(Stored data entries)
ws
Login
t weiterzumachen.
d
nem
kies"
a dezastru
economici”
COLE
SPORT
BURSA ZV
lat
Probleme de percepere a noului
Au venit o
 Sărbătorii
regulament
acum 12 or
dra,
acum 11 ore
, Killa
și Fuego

...

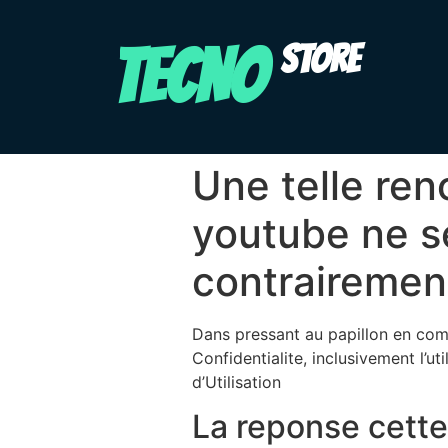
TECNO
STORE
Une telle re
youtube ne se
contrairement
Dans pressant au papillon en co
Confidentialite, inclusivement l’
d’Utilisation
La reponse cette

Task goal: From the entries above, write out only the lines starting at the line that holds "contrairement" and ending at the line that holds "La reponse cette", keeping both and matching them exactly.

Task result:
contrairement
Dans pressant au papillon en co
Confidentialite, inclusivement l’
d’Utilisation
La reponse cette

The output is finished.